Biscuter gripped his hands and closed his eyes, as if, through the tunnel of time, he was communing with someone else’s pain, or as if he was scared that at any moment somebody might jam his fingers in a door.

‘Who was it rang you within the last couple of hours to insist that the Jauma case is now closed?’

‘Who told you that?’

‘Did they tell you to ask me to call off my inquiries?’

‘Yes. Don’t worry, though. You’ll get your money.’

‘That’s not the problem. The hard bit is making your first million—after that, it’s plain sailing. Can’t talk openly over the phone, but you still haven’t said who rang you.’

‘They told me that some young criminal had confessed to the killing.’

‘They should be so lucky! Either under threats, or under some pressure—probably the former—he sang like the proverbial canary. Do you follow me?’

‘I think so.’

‘Give me three more days on this case and I think I can crack it. Tell me, though, who was it who rang?’

‘Gausachs, Fontanillas, and Argemi.’

‘In that order?’

‘No. Gausachs phoned today. Fontanillas and Argemi called last night. In that order.’

‘There’s been nothing in the papers, so how did they find out?’

‘They were my two representatives during the police investigation. I wasn’t actually there myself, so the police dealt through them.’

‘The police will come knocking at your door in a few hours, trying to put pressure on you to close the case.’

‘I don’t know what to do.’

‘I repeat, just give me three days and I’ll be able to prove that things aren’t as simple as they say they are.’

‘OK. Three days —but that’s your lot.’

Nuñez was skeptical about his chances of convincing Jauma’s widow:

‘Sometimes she prefers Vilaseca, Biedma, and me, but when it comes to what she considers “serious” things, she’ll only trust Fontanillas and Argemi. She thinks they’re more reliable. I’ll do what I can, though.’

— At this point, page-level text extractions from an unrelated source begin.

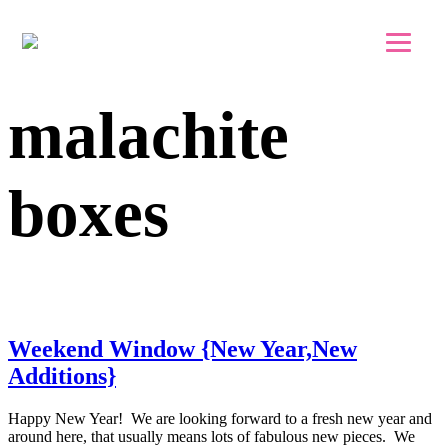
Skip to main content
Skip to footer
malachite
boxes
Weekend Window {New Year,New
Additions}
Happy New Year! We are looking forward to a fresh new year and
around here, that usually means lots of fabulous new pieces. We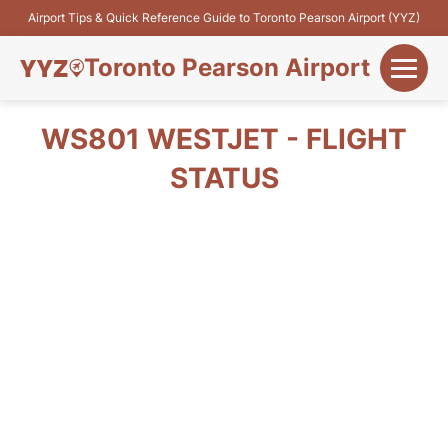
Airport Tips & Quick Reference Guide to Toronto Pearson Airport (YYZ)
Toronto Pearson Airport
+
Flights&Airlines
WS801 WESTJET - FLIGHT
+
STATUS
Terminals
Parking
+
Transport
Car Rental
+
More Info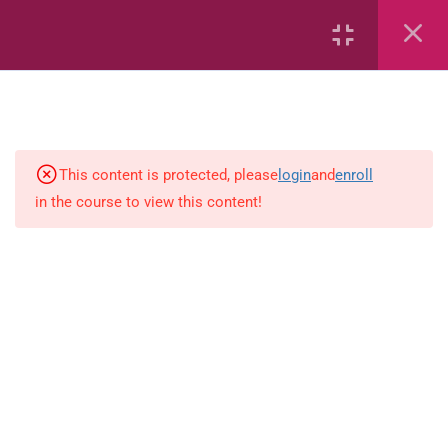
6
Mathematics
Identify Numbers 0-10 (eBook)
This content is protected, please
login
and
enroll
in the course to view this content!
Identify Numbers 0-10 (Game)
Identify Numbers 0-10
(Flashcards)
1.1.1 Recognise, count, read and
write numbers from 1 to 100.
Count-objects-up-to-5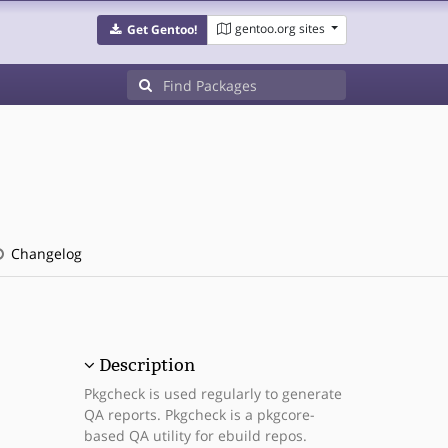
gentoo.org sites
Get Gentoo!
Changelog
Description
Pkgcheck is used regularly to generate
QA reports. Pkgcheck is a pkgcore-
based QA utility for ebuild repos.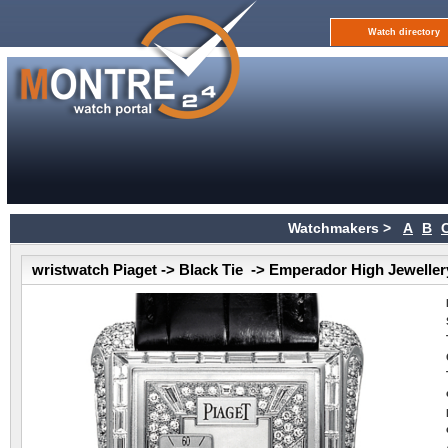
Watch directory
Watchmakers >
A
B
wristwatch Piaget -> Black Tie -> Emperador High Jeweller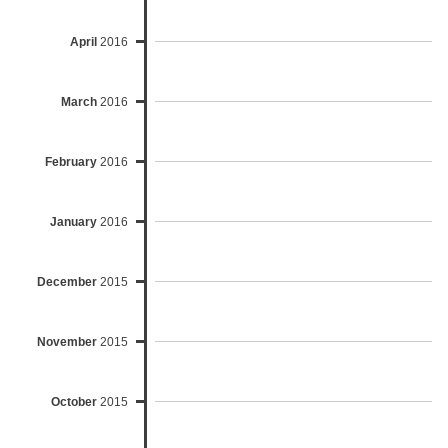
April
2016
March
2016
February
2016
January
2016
December
2015
November
2015
October
2015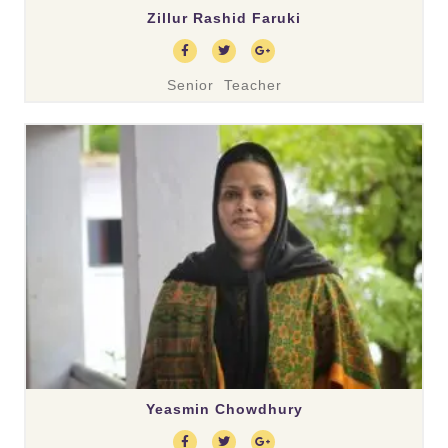
Zillur Rashid Faruki
Senior Teacher
Yeasmin Chowdhury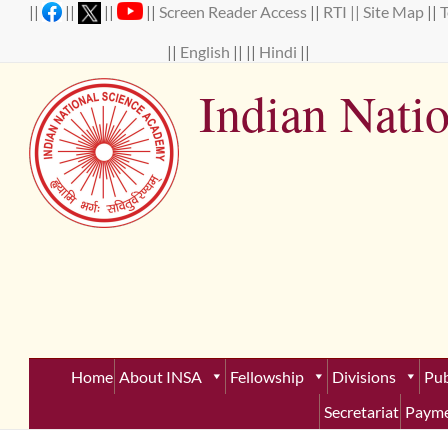
Skip
||
||
||
||
Screen Reader Access
||
RTI ||
Site Map
||
to
content
||
English
|| ||
Hindi
||
Indian Nati
Establ
Home
About INSA
Fellowship
Divisions
Pub
Secretariat
Payme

Biscuter arrived from the market, puffing and carrying a basket full of treasures. He put the day’s papers on Carvalho’s desk before going to unload his wares in the kitchenette next to the toilet. As Carvalho cast an idle eye over the headlines, his attention was suddenly drawn to a picture with a caption that said, ‘Identikit portrait of Peter Herzen’.

The Avis car-hire staff in Bonn had given the police a description of Herzen, which matched a description given by two waiters at a motorway restaurant just a few miles from where the German’s car had been found. The likeness was startling. It was Dieter Rhomberg, without a doubt. Carvalho had a half-hour wait before getting through to Berlin. Rhomberg’s sister didn’t seem particularly worried at first.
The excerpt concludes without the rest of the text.